- About this exercise: Check every line of the data below for "ContactService". Copy each one that has it.

Saved entries
:::::

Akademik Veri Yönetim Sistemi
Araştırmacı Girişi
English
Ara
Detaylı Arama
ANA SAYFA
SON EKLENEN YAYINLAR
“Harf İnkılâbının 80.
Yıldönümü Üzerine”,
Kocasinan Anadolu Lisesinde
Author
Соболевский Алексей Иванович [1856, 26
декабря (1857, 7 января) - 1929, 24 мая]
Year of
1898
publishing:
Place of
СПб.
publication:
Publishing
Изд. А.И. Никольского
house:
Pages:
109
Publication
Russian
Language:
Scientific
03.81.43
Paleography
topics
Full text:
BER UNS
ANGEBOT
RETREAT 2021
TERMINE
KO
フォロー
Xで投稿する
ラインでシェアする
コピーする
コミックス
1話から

:::::

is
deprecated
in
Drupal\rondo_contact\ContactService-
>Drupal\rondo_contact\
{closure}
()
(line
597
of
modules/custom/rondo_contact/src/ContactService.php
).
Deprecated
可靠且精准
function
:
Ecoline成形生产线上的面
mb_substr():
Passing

:::::

- Exercise answer:
Drupal\rondo_contact\ContactService-
modules/custom/rondo_contact/src/ContactService.php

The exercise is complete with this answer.